En realidad no me importaba. Sólo me quejé del precio para que no decidiera subirlo en el último momento. Sólo había traído 1200 dólares, el máximo que el cajero automático me permitía sacar al día.

Busqué en la chaqueta y saqué la cartera. Noté clavada en mí la mirada de depredador frustrado de DeShaun, que tenía que aceptar que la pieza de carne con la que pretendía alimentarse acabara a los pies del líder de la manada. Me encogí de hombros y le sonreí. No cambió de expresión.

—Aquí tienes, Marcus. Mil pavos —dije contando diez billetes. Luego separé uno más y lo coloqué doblado, abrazando los otros—. Y aquí tienes uno de propina para que os toméis unas birras y os olvidéis de que me habéis visto.

—Así se habla, colega. Aquí somos todos ciegos. ¿Verdad, tíos?

Se dio la vuelta y se aseguró de que todos asintieran. Cuando estuvo satisfecho, sacó la mano izquierda bajo la sudadera. Me alargó una bolsa de papel marrón, arrugada y manoseada.
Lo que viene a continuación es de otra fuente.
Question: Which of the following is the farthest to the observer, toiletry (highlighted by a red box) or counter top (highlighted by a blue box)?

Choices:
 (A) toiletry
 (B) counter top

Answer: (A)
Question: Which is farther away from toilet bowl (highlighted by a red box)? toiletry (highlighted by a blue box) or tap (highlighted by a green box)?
Me adelanté a cogerla, sintiendo una forma pesada y dura bajo el papel. Iba a abrir la bolsa, pero Marcus me detuvo con un gesto.
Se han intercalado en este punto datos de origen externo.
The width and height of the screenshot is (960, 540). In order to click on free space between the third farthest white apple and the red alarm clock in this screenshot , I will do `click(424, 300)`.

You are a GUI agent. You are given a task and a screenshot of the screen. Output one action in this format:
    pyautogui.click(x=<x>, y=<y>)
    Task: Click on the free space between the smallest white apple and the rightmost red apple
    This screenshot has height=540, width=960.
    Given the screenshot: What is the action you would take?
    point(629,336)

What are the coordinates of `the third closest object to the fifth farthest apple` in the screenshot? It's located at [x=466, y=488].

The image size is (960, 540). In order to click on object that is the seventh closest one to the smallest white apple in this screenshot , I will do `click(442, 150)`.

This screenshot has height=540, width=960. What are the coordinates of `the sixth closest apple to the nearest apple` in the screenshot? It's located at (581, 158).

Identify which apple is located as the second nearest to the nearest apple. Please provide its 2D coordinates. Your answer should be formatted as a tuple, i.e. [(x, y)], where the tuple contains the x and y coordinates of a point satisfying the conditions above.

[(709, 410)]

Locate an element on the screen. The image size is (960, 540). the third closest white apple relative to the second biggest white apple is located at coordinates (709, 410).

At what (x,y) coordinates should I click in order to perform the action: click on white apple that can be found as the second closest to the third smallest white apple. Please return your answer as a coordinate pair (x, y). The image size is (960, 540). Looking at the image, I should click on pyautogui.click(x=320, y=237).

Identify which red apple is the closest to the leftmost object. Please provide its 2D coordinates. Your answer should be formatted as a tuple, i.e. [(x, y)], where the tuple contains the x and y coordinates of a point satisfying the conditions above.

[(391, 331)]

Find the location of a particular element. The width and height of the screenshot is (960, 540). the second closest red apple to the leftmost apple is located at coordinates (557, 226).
—¿Estás loco? Espera a estar en el coche. Y mejor si es bastante lejos de aquí.

Me coloqué el paquete bajo el brazo.

—¿Tiene balas?

—Once. El cargador admite cuatro más, pero tendrás que comprarlas tú.

—En el Walmart de Alexandria tienen la caja de cincuenta a veintinueve pavos —dijo uno de los pandilleros sentados en las sillas, mientras luchaba por liar un porro de aspecto desastroso.

—Cállate, Shorty. El doc sabe perfectamente que cuando uno compra balas no debe ir a armerías ni sitios con cámaras. Píllalas en un súper, y paga en efectivo.

—Gracias, Marcus.

Me di la vuelta para marcharme, pero la voz del jefe de los pandilleros me detuvo, y lo que dijo añadió aún más lastre a mi preocupación.

—Ey, doc. No sé qué coño vas a hacer con ese hierro y me importa un carajo, macho. Pero ahora en serio, esa pistola no está limpia. Si te pillan con ella puede que cargues con más de lo que hagas. Más te vale tener mucho cuidado.